### Task requirements
Reproduce the whole listing word for word. Leave every image out.

⟨

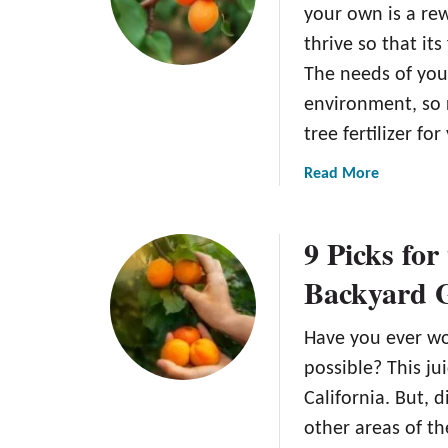
o
A
your own is a rew
w
p
thrive so that its 
t
r
The needs of you
o
i
P
c
environment, so 
l
o
tree fertilizer for
a
t
n
T
a
Read More
t
r
b
A
e
o
9 Picks for
p
e
u
r
t
Backyard 
i
T
c
h
Have you ever w
o
e
t
6
possible? This jui
S
B
California. But, 
e
e
other areas of th
e
s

⟩

### Response to this task
o
A
your own is a rew
w
p
thrive so that its 
t
r
The needs of you
o
i
P
c
environment, so 
l
o
tree fertilizer for
a
t
n
T
a
Read More
t
r
b
A
e
o
9 Picks for
p
e
u
r
t
Backyard 
i
T
c
h
Have you ever w
o
e
t
6
possible? This jui
S
B
California. But, 
e
e
other areas of th
e
s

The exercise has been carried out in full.